While away, his wife dies, and his son, played by Shin Myung-chul, becomes a wandering orphan. The starving child attempts to escape to China, but is captured and placed in a re-education camp - where the film's most harrowing scenes take place. A bribe arranged by his father, now in South Korea, breaks him out of the camp. The film's jarring finale takes place in the Mongolian Desert.
Avoiding the melodrama of many South Korean films, "Crossing" is relentless in its detailed, docudrama approach. A cross-border trader and his family are seized by secret police in a midnight raid. Ragged orphans beg in destitute markets. Camp guards kick a pregnant woman in China in the stomach.
Kim Tae-kyun, the film's director, said he did not retain Mr. Yoo, a high-profile defector, as a consultant for fear of creating a political incident while filming in China. Last year, Mr. Yoo was imprisoned there for four months after assisting North Korean defectors. Half of the film's proceeds will go to help North defectors, Mr. Kim said.
The life of Mr. Yoo, now a Seoul-based Christian activist, mirrors much of the plot of "Crossing."
After losing his wife and a son during the North Korean famine of the late 1990s, he escaped to China with his surviving son, Chul-min. Despairing of making a living, and in fear of deportation - Chinese authorities routinely send North Korean defectors home, where many face terrible punishment - Mr. Yoo put the boy into foster care while he attempted to escape to Seoul.

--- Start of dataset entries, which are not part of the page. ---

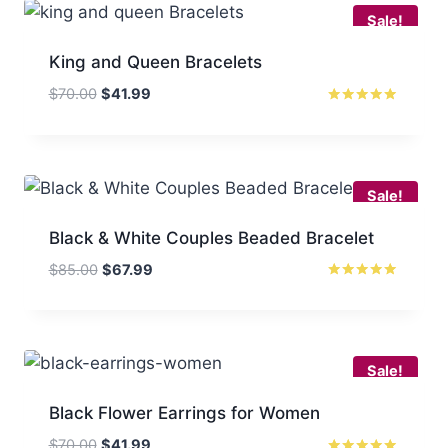
Sale!
King and Queen Bracelets
Original
Current
$
70.00
$
41.99
price
price
Rated
5
was:
is:
out of 5
$70.00.
$41.99.
Sale!
Black & White Couples Beaded Bracelet
Original
Current
$
85.00
$
67.99
price
price
Rated
5
was:
is:
out of 5
$85.00.
$67.99.
Sale!
Black Flower Earrings for Women
Original
Current
$
70.00
$
41.99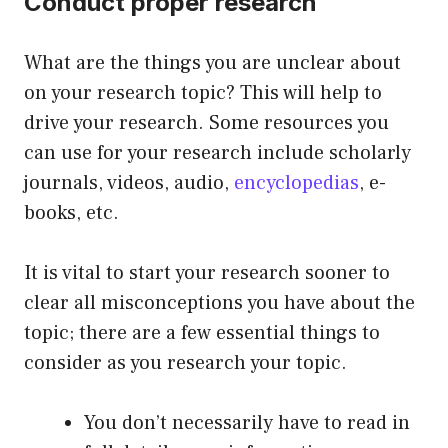
Conduct proper research
What are the things you are unclear about
on your research topic? This will help to
drive your research. Some resources you
can use for your research include scholarly
journals, videos, audio,
encyclopedias
, e-
books, etc.
It is vital to start your research sooner to
clear all misconceptions you have about the
topic; there are a few essential things to
consider as you research your topic.
You don’t necessarily have to read in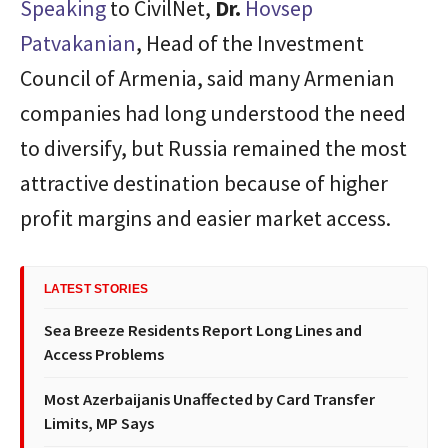
Speaking
to CivilNet,
Dr.
Hovsep
Patvakanian
, Head of the Investment
Council of Armenia, said many Armenian
companies had long understood the need
to diversify, but Russia remained the most
attractive destination because of higher
profit margins and easier market access.
LATEST STORIES
Sea Breeze Residents Report Long Lines and
Access Problems
Most Azerbaijanis Unaffected by Card Transfer
Limits, MP Says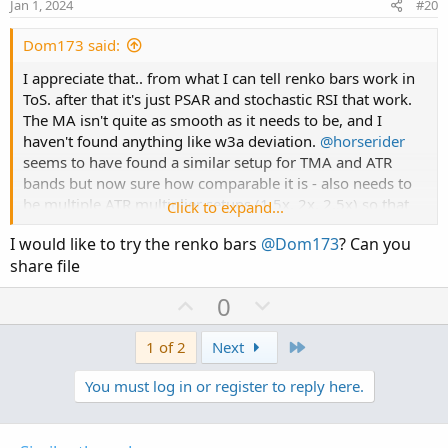
e
o
Jan 1, 2024
#20
t
e
Dom173 said:
I appreciate that.. from what I can tell renko bars work in
ToS. after that it's just PSAR and stochastic RSI that work.
The MA isn't quite as smooth as it needs to be, and I
haven't found anything like w3a deviation.
@horserider
seems to have found a similar setup for TMA and ATR
bands but now sure how comparable it is - also needs to
be multiple ATR multiplier setups (1.5x, 2x, 2.5x) so that
Click to expand...
there are 3 bands. Then to find some sort of indicator for
I would like to try the renko bars
@Dom173
? Can you
reversals outside of the bands (originally the w3a
share file
deviation marker).
U
D
0
@tradebyday
may also be onto something with the
p
o
following statement:
v
w
Last
1 of 2
Next
o
n
You must log in or register to reply here.
t
v
@tradebyday
have you tested this theory?I
e
o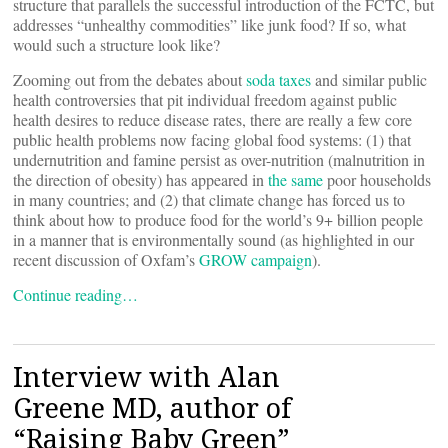
structure that parallels the successful introduction of the FCTC, but
addresses “unhealthy commodities” like junk food? If so, what
would such a structure look like?
Zooming out from the debates about
soda taxes
and similar public
health controversies that pit individual freedom against public
health desires to reduce disease rates, there are really a few core
public health problems now facing global food systems: (1) that
undernutrition and famine persist as over-nutrition (malnutrition in
the direction of obesity) has appeared in
the same
poor households
in many countries; and (2) that climate change has forced us to
think about how to produce food for the world’s 9+ billion people
in a manner that is environmentally sound (as highlighted in our
recent discussion of Oxfam’s
GROW campaign
).
Continue reading…
Interview with Alan
Greene MD, author of
“Raising Baby Green”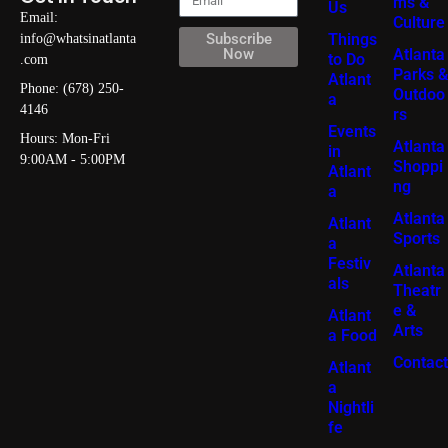
ms &
Us
Email:
Culture
Things
Subscribe
info@whatsinatlanta
Atlanta
Now
to Do
.com
Parks &
Atlant
Phone: (678) 250-
Outdoo
a
4146
rs
Events
Hours: Mon-Fri
Atlanta
in
9:00AM - 5:00PM
Shoppi
Atlant
ng
a
Atlanta
Atlant
Sports
a
Festiv
Atlanta
als
Theatr
e &
Atlant
Arts
a Food
Contact
Atlant
a
Nightli
fe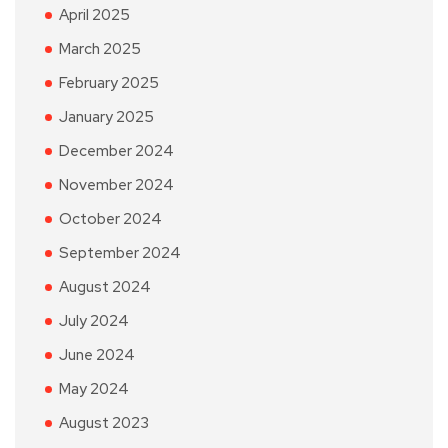
April 2025
March 2025
February 2025
January 2025
December 2024
November 2024
October 2024
September 2024
August 2024
July 2024
June 2024
May 2024
August 2023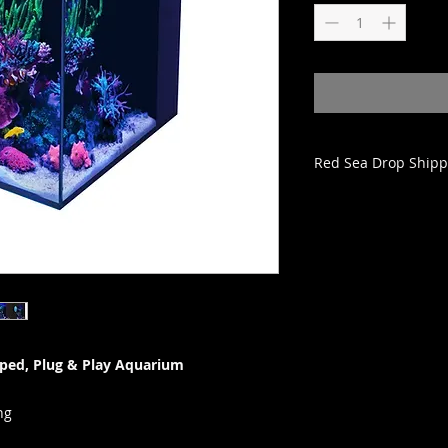
Red Sea Drop Shipp
All Red Sea Aquariu
from Red Sea and wi
from the date they 
Bulk Reef Supply, Re
order within 1-3 bu
ships from Red Sea
provided and the tran
schedule an approp
ped, Plug & Play Aquarium
order is submitted 
items on the order 
applied.
ng
Red Sea tanks can b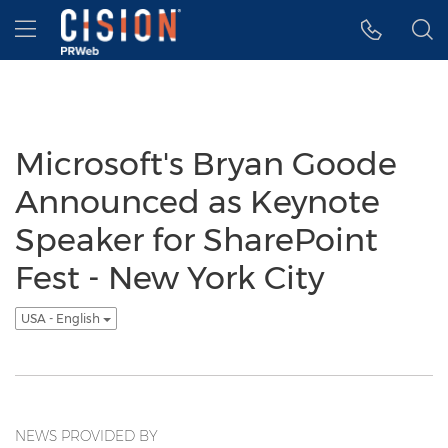
Accessibility Statement
Skip Navigation
Hamburger menu
Microsoft's Bryan Goode
Announced as Keynote
Speaker for SharePoint
Fest - New York City
USA - English
NEWS PROVIDED BY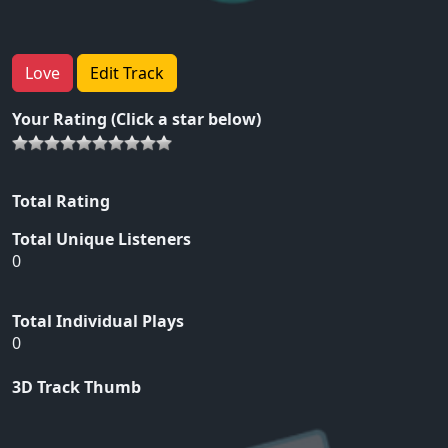
Love
Edit Track
Your Rating (Click a star below)
Total Rating
Total Unique Listeners
0
Total Individual Plays
0
3D Track Thumb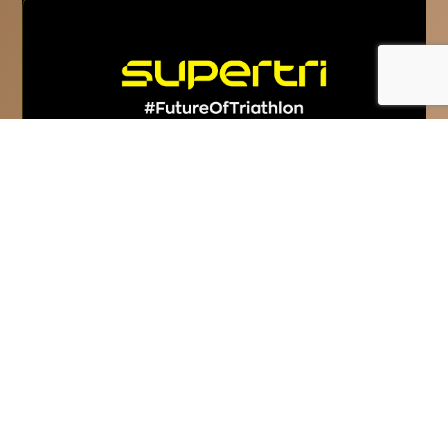
Super League Triathlon
rebrands as supertri
supertri is the new name and vision for
Super League Triathlon and commits to
‘Inspire The Competitor In Everyone.’...
Read More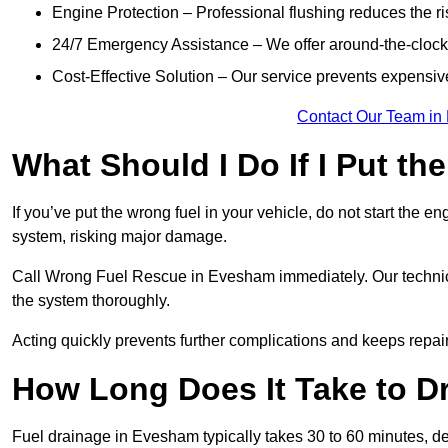
Engine Protection – Professional flushing reduces the r
24/7 Emergency Assistance – We offer around-the-clock 
Cost-Effective Solution – Our service prevents expensiv
Contact Our Team in
What Should I Do If I Put th
If you’ve put the wrong fuel in your vehicle, do not start the en
system, risking major damage.
Call Wrong Fuel Rescue in Evesham immediately. Our technician
the system thoroughly.
Acting quickly prevents further complications and keeps repair
How Long Does It Take to D
Fuel drainage in Evesham typically takes 30 to 60 minutes, d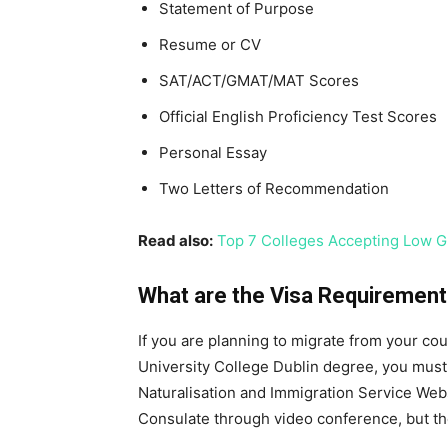
Statement of Purpose
Resume or CV
SAT/ACT/GMAT/MAT Scores
Official English Proficiency Test Scores
Personal Essay
Two Letters of Recommendation
Read also:
Top 7 Colleges Accepting Low G
What are the Visa Requirements
If you are planning to migrate from your co
University College Dublin degree, you must 
Naturalisation and Immigration Service Webs
Consulate through video conference, but th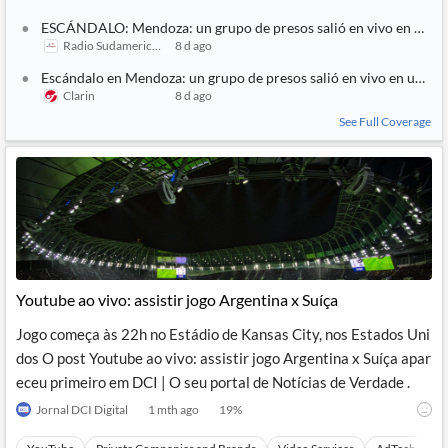
ESCÁNDALO: Mendoza: un grupo de presos salió en vivo en un str
Radio Sudamericana
8 d ago
Escándalo en Mendoza: un grupo de presos salió en vivo en un str
Clarin
8 d ago
See Full Coverage
Youtube ao vivo: assistir jogo Argentina x Suíça
Jogo começa às 22h no Estádio de Kansas City, nos Estados Uni
dos O post Youtube ao vivo: assistir jogo Argentina x Suíça apar
eceu primeiro em DCI | O seu portal de Notícias de Verdade .
Jornal DCI Digital
1 mth ago
19
%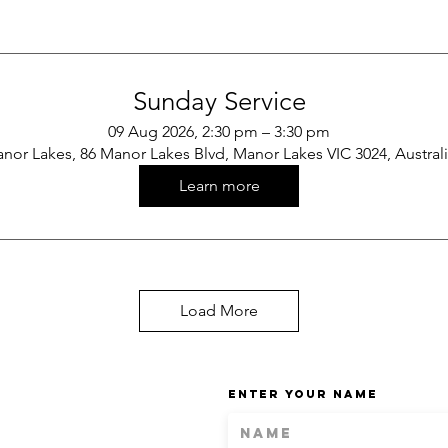
Sunday Service
09 Aug 2026, 2:30 pm – 3:30 pm
nor Lakes, 86 Manor Lakes Blvd, Manor Lakes VIC 3024, Austral
Learn more
Load More
Enter Your Name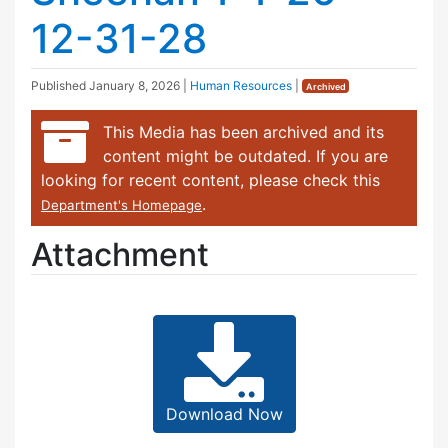
12-31-28
Published
January 8, 2026
|
Human Resources
|
Archived
This Media has been archived and its
content might be outdated. If you are
looking for recent content, please check this
.
Department's Homepage
Attachment
Download Now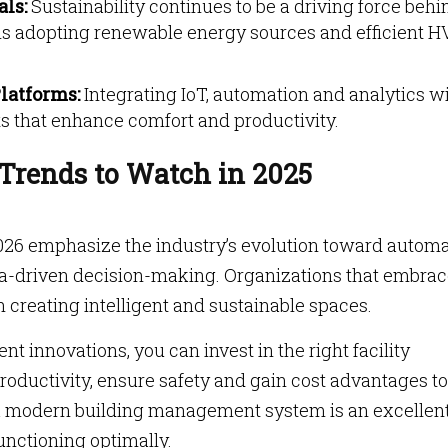
als:
Sustainability continues to be a driving force behi
ons adopting renewable energy sources and efficient 
latforms:
Integrating IoT, automation and analytics wi
s that enhance comfort and productivity.
Trends to Watch in 2025
26 emphasize the industry’s evolution toward automa
ta-driven decision-making. Organizations that embra
n creating intelligent and sustainable spaces.
 innovations, you can invest in the right facility
ductivity, ensure safety and gain cost advantages to
g a modern building management system is an excellen
functioning optimally.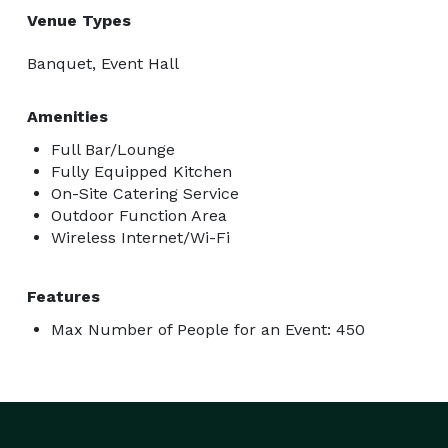
Venue Types
Banquet, Event Hall
Amenities
Full Bar/Lounge
Fully Equipped Kitchen
On-Site Catering Service
Outdoor Function Area
Wireless Internet/Wi-Fi
Features
Max Number of People for an Event: 450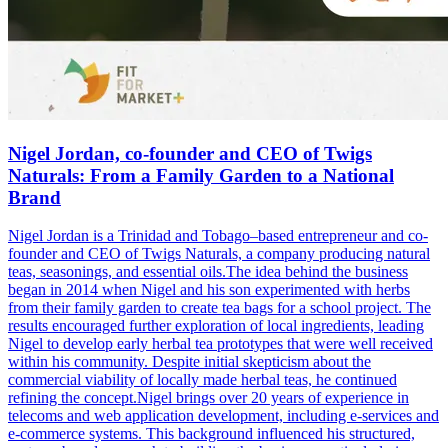
Nigel Jordan, co-founder and CEO of Twigs
Naturals: From a Family Garden to a National
Brand
Nigel Jordan is a Trinidad and Tobago–based entrepreneur and co-
founder and CEO of Twigs Naturals, a company producing natural
teas, seasonings, and essential oils.The idea behind the business
began in 2014 when Nigel and his son experimented with herbs
from their family garden to create tea bags for a school project. The
results encouraged further exploration of local ingredients, leading
Nigel to develop early herbal tea prototypes that were well received
within his community. Despite initial skepticism about the
commercial viability of locally made herbal teas, he continued
refining the concept.Nigel brings over 20 years of experience in
telecoms and web application development, including e-services and
e-commerce systems. This background influenced his structured,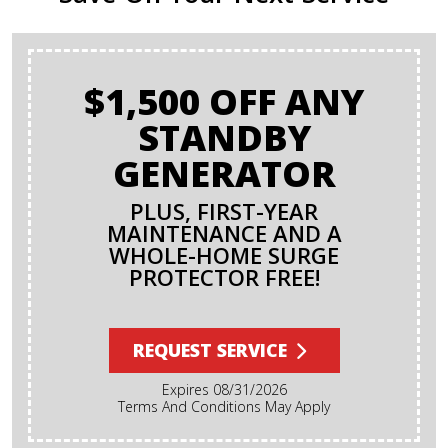
$1,500 OFF ANY
STANDBY
GENERATOR
PLUS, FIRST-YEAR
MAINTENANCE AND A
WHOLE-HOME SURGE
PROTECTOR FREE!
REQUEST SERVICE
Expires 08/31/2026
Terms And Conditions May Apply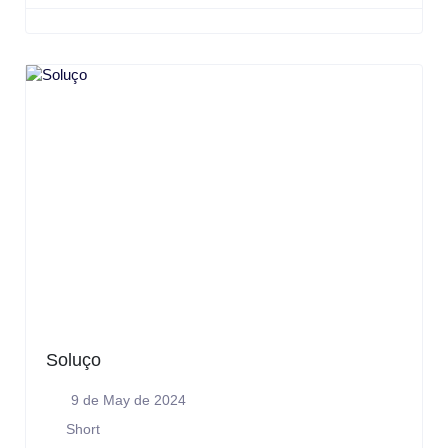
Soluço
9 de May de 2024
Short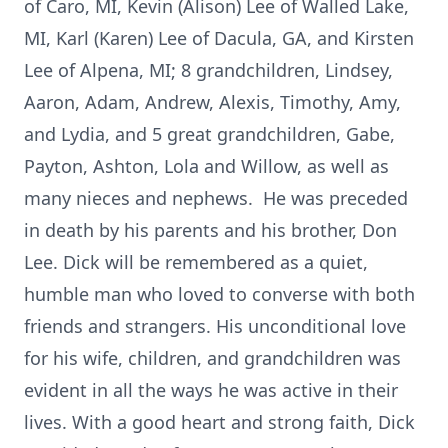
of Caro, MI, Kevin (Alison) Lee of Walled Lake,
MI, Karl (Karen) Lee of Dacula, GA, and Kirsten
Lee of Alpena, MI; 8 grandchildren, Lindsey,
Aaron, Adam, Andrew, Alexis, Timothy, Amy,
and Lydia, and 5 great grandchildren, Gabe,
Payton, Ashton, Lola and Willow, as well as
many nieces and nephews. He was preceded
in death by his parents and his brother, Don
Lee. Dick will be remembered as a quiet,
humble man who loved to converse with both
friends and strangers. His unconditional love
for his wife, children, and grandchildren was
evident in all the ways he was active in their
lives. With a good heart and strong faith, Dick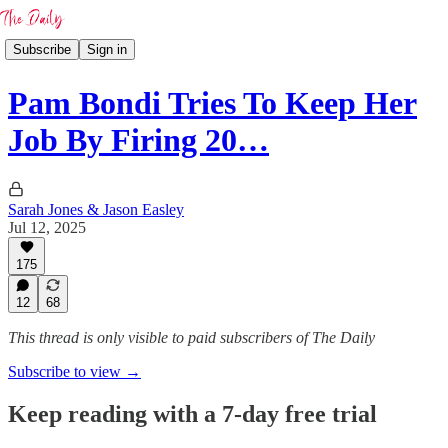
Subscribe
Sign in
Pam Bondi Tries To Keep Her
Job By Firing 20…
Sarah Jones & Jason Easley
Jul 12, 2025
175
12
68
This thread is only visible to paid subscribers of The Daily
Subscribe to view →
Keep reading with a 7-day free trial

He reached South Korea and worked as a laborer, earning money to pay smugglers to bring his son out of China. In 2002, Chul-min set off from China for Mongolia to reunite with his father. In the barren frontier between the countries, lost, weak and exhausted, the child died from exposure.
Yoo Chul-min is buried under a wooden cross in the Mongolian desert. He was 10 years old.
German human rights activist Norbert Vollertsen, who briefly knew Yoo Chul-min, has arranged for the film to be screened in July at the European Parliament. He said the film took him back to his time working as an aid doctor in rural North Korea.
"People will see this film so they can see places where they cannot go, and see things they cannot see," Mr. Yoo said. "I hope the film can help the world know about North Korea."
"It would be pertinent if China's leadership watched this film," said Tim Peters, an American activist and friend of Mr. Yoo's who attended the screening. "With the stroke of a pen, they could stop thousands of tragedies."